Dominik Pinter: The first big learning is that our API is attractive to many developers! We’ve had high demand so far, which is really exciting. Second, we have found that we need to be very specific and precise in describing what we offer. Phrases like, “we have reservations data” can be interpreted in many ways.
When we first start talking with a new developer, we want to make sure that we are all on the same page, so instead of just giving them access to our developer portal, we have both technical teams talk, and in parallel, both commercial teams also talk.
As far as support, we have found that our developers don’t typically need much handholding once these initial discussions have happened. We attribute this to our developer portal and the fact that we have built APIs according to generally accepted standards. Still, we do provide a sandbox environment and have a dedicated team available to answer questions and provide a great customer experience.
SnapShot has a unique model of making it possible for developers to integrate among many technologies that hotels use. What are some of the most interesting applications of the API you’ve seen so far?
David Turnbull: The revenue manager side of me really loves Climber, which is a revenue management tool that uses machine learning to deliver intelligent pricing in real time, and Enigma, which is a fully automated BI application.
Dominik Pinter: Those are some good ones. I also really like StayDelightful and BookBoost, which have developed communication tools for hotels to better engage with guests. And KePSLA, which has some innovative technology to help hotels manage their online reputations.

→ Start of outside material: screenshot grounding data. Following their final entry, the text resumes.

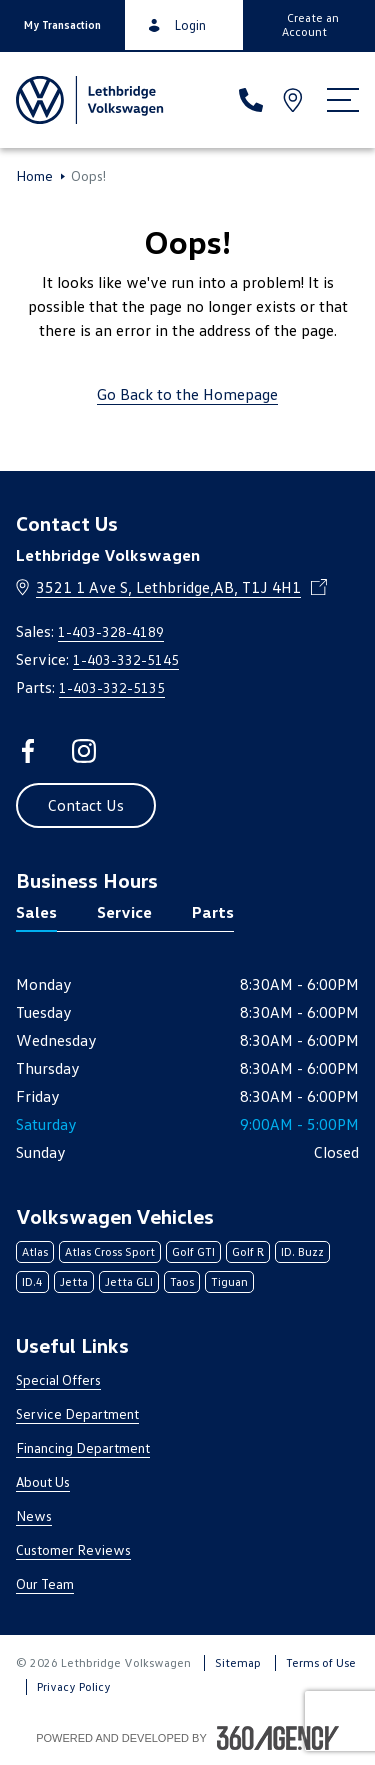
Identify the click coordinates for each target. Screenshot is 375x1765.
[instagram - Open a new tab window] (84, 751)
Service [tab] (124, 912)
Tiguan (229, 1281)
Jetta (74, 1281)
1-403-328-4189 (111, 631)
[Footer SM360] (278, 1738)
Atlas (35, 1251)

SnapShot is presenting the tnooz hackathon in Austin this month, where developers will be building new solutions for the hotel industry. Which areas are ripe for new tools? If you could suggest a few areas for developers to consider building over the weekend, what would they be?
David Turnbull: I’d really love to see some pricing intelligence apps that consider external factors like weather, events, flight patterns and other items.
Dominik Pinter: In addition to our API that exposes reservations and transactional data, we are also releasing our Fabric API for this hackathon. Fabric is a hotel communication tool (think Slack, but for hotels). This API allows developers to read and send information to and from Fabric native messaging and is great for developers looking to develop chatbots, automate communication, and analyze messaging within Fabric. I’d love to see this API put to use in an innovative way, eg. for a guest experience app that automates requests from guests to hotels.